[RECORDS SUPPLIED Boundary: Start]
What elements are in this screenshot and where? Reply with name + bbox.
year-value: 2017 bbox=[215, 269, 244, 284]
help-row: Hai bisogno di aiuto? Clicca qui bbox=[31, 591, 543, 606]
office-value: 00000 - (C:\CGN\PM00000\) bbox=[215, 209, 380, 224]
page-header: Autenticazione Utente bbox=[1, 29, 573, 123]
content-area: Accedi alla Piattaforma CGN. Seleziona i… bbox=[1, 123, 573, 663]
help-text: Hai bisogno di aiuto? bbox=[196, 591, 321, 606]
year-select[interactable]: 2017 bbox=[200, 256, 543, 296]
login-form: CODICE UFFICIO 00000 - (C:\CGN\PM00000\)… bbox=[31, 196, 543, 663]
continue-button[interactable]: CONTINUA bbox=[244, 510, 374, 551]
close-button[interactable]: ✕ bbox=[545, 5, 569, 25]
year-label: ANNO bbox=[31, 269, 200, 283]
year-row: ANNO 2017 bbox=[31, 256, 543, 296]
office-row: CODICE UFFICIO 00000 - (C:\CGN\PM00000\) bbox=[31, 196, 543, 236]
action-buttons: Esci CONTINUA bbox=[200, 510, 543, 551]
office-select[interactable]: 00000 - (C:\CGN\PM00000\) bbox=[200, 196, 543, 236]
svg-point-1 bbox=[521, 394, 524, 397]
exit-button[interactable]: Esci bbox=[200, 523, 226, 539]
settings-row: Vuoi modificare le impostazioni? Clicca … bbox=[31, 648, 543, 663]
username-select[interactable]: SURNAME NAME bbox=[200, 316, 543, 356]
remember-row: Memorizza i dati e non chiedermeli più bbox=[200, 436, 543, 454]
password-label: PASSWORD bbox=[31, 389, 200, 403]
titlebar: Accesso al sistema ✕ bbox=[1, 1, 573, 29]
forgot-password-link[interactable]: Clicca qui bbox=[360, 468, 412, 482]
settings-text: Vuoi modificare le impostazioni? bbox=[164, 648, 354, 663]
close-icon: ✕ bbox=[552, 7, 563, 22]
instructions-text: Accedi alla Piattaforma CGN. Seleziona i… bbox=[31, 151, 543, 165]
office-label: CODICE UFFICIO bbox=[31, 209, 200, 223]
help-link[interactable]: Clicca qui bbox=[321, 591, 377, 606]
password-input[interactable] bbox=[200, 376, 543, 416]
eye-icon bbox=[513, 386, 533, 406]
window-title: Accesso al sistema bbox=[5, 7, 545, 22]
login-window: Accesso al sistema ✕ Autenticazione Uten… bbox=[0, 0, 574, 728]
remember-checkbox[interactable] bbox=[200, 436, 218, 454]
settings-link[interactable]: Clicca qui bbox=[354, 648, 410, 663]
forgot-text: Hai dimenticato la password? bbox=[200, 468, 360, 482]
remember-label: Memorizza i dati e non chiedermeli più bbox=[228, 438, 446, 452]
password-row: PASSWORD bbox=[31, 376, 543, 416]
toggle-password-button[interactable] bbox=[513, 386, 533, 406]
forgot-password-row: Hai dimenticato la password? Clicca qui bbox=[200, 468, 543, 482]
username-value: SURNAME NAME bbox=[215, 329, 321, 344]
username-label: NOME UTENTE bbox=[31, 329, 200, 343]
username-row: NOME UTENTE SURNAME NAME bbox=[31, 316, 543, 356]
[RECORDS SUPPLIED Boundary: End]
▸ TASK PROMPT: Transcribe the entries exactly.

▸ TASK ANSWER:
What elements are in this screenshot and where? Reply with name + bbox.
year-value: 2017 bbox=[215, 269, 244, 284]
help-row: Hai bisogno di aiuto? Clicca qui bbox=[31, 591, 543, 606]
office-value: 00000 - (C:\CGN\PM00000\) bbox=[215, 209, 380, 224]
page-header: Autenticazione Utente bbox=[1, 29, 573, 123]
content-area: Accedi alla Piattaforma CGN. Seleziona i… bbox=[1, 123, 573, 663]
help-text: Hai bisogno di aiuto? bbox=[196, 591, 321, 606]
year-select[interactable]: 2017 bbox=[200, 256, 543, 296]
login-form: CODICE UFFICIO 00000 - (C:\CGN\PM00000\)… bbox=[31, 196, 543, 663]
continue-button[interactable]: CONTINUA bbox=[244, 510, 374, 551]
close-button[interactable]: ✕ bbox=[545, 5, 569, 25]
year-label: ANNO bbox=[31, 269, 200, 283]
year-row: ANNO 2017 bbox=[31, 256, 543, 296]
office-row: CODICE UFFICIO 00000 - (C:\CGN\PM00000\) bbox=[31, 196, 543, 236]
action-buttons: Esci CONTINUA bbox=[200, 510, 543, 551]
office-select[interactable]: 00000 - (C:\CGN\PM00000\) bbox=[200, 196, 543, 236]
svg-point-1 bbox=[521, 394, 524, 397]
exit-button[interactable]: Esci bbox=[200, 523, 226, 539]
settings-row: Vuoi modificare le impostazioni? Clicca … bbox=[31, 648, 543, 663]
username-select[interactable]: SURNAME NAME bbox=[200, 316, 543, 356]
remember-row: Memorizza i dati e non chiedermeli più bbox=[200, 436, 543, 454]
password-label: PASSWORD bbox=[31, 389, 200, 403]
titlebar: Accesso al sistema ✕ bbox=[1, 1, 573, 29]
forgot-password-link[interactable]: Clicca qui bbox=[360, 468, 412, 482]
settings-text: Vuoi modificare le impostazioni? bbox=[164, 648, 354, 663]
close-icon: ✕ bbox=[552, 7, 563, 22]
instructions-text: Accedi alla Piattaforma CGN. Seleziona i… bbox=[31, 151, 543, 165]
office-label: CODICE UFFICIO bbox=[31, 209, 200, 223]
help-link[interactable]: Clicca qui bbox=[321, 591, 377, 606]
password-input[interactable] bbox=[200, 376, 543, 416]
eye-icon bbox=[513, 386, 533, 406]
window-title: Accesso al sistema bbox=[5, 7, 545, 22]
login-window: Accesso al sistema ✕ Autenticazione Uten… bbox=[0, 0, 574, 728]
remember-checkbox[interactable] bbox=[200, 436, 218, 454]
settings-link[interactable]: Clicca qui bbox=[354, 648, 410, 663]
forgot-text: Hai dimenticato la password? bbox=[200, 468, 360, 482]
remember-label: Memorizza i dati e non chiedermeli più bbox=[228, 438, 446, 452]
password-row: PASSWORD bbox=[31, 376, 543, 416]
toggle-password-button[interactable] bbox=[513, 386, 533, 406]
forgot-password-row: Hai dimenticato la password? Clicca qui bbox=[200, 468, 543, 482]
username-value: SURNAME NAME bbox=[215, 329, 321, 344]
username-label: NOME UTENTE bbox=[31, 329, 200, 343]
username-row: NOME UTENTE SURNAME NAME bbox=[31, 316, 543, 356]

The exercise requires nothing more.